Mengenai penggunaan data Panama Papers, ia mengingatkan pemerintah harus berhati-hati. Sebab data itu bukanlah data resmi oleh otoritas pajak dari negara manapun. "Melainkan itu hasil investigasi oleh banyak wartawan dari seluruh dunia," ujar dosen Universitas Pelita Harapan tersebut.
Selain soal validitasnya masih harus diuji oleh pemerintah, proses memperoleh data tersebut juga harus dicek apakah sudah sesuai dengan ketentuan hukum atau tidak. "Jadi keabsahan hukum dari data tersebut juga harus dipastikan oleh pemerintah," tutup Ronny.

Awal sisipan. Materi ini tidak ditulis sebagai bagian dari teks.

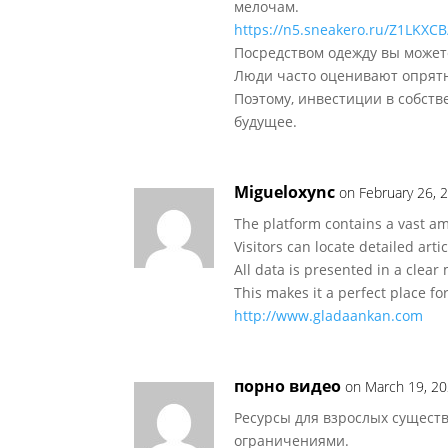
мелочам.
https://n5.sneakero.ru/Z1LKXCB
Посредством одежду вы можете
Люди часто оценивают опрятн
Поэтому, инвестиции в собст
будущее.
Migueloxync
on February 26, 
The platform contains a vast am
Visitors can locate detailed arti
All data is presented in a clear
This makes it a perfect place f
http://www.gladaankan.com
порно видео
on March 19, 20
Ресурсы для взрослых сущест
ограничениями.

Sebagaimana diketahui, beberapa hari terakhi ini publik diseluruh dunia dikejutkan oleh kemunculan data dokumen Panama Papers. Isi dokumen adalah data mengenai transaksi keuangan para miliarder dan orang terkenal di luar negeri.

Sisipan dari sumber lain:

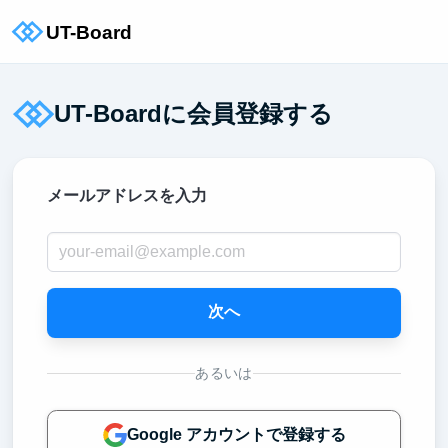
UT-Boardに会員登録する
メールアドレスを入力
次へ
あるいは
Google アカウントで登録する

Dokumen Panama Papers adalah hasil investigasi sejumlah wartawan yang tergabung dalam "International Consortium of Investigative Journalists" (ICIJ). Ini merupakan sebuah kelompok wartawan investigasi dengan keanggotaan lebih dari 100 media partner seluruh dunia.
Data Panama Papers meliputi transaksi rahasia keuangan para pimpinan politik dunia, skandal global, dan data detil mengenai perjanjian keuangan tersembunyi oleh para pengemplang dana, pengedar obat-obatan terlarang, miliarder, selebriti, bintang olahraga, dan lainnya.

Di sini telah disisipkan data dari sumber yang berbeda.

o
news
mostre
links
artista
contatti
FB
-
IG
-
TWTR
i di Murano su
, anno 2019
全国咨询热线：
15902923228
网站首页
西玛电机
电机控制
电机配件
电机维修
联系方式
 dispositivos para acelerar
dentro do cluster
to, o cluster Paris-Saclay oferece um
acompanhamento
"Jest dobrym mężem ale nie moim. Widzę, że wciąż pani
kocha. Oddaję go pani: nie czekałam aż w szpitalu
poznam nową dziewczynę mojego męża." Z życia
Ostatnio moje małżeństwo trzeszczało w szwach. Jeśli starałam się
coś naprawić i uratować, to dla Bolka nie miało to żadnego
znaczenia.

Bocornya data ini merupakan yang terbesar dalam sejarah dunia. Sebab, data tersebut meliputi data selama 40 tahun dari sebuah perusahaan firma hukum yang namanya tak banyak dikenal namun sangat berkuasa di Panama.Perusahaan itu bernama Mossack Fonseca. Mossack memiliki kantor cabang di lebih dari 35 lokasi di seluruh dunia. Firma Mossack Fonseca sendiri mengklaim mereka telah beroperasi selama 40 tahun dan tidak pernah sekali pun melanggar hukum.
Dokumen Panama Papers menyentil sejumlah nama besar di Indonesia. Ada 800 pengusaha Indonesia masuk dalam daftar klien Mossack Fonseca. Mereka diduga mendirikan perusahaan dengan tujuan tertentu atau special purpose vihicle (SPV) di negara yang terkenal sebagai surga pajak (tax heave). Berbagai nama yang muncul adalah James Riyadi selaku pemilik Lippo Group, dua pemilik Group Saratoga yakni Sandiaga Uno dan Edwin Soeryadjaya. Masih ada Direktur PT Indofood Sukses Makmur Franky Welirang.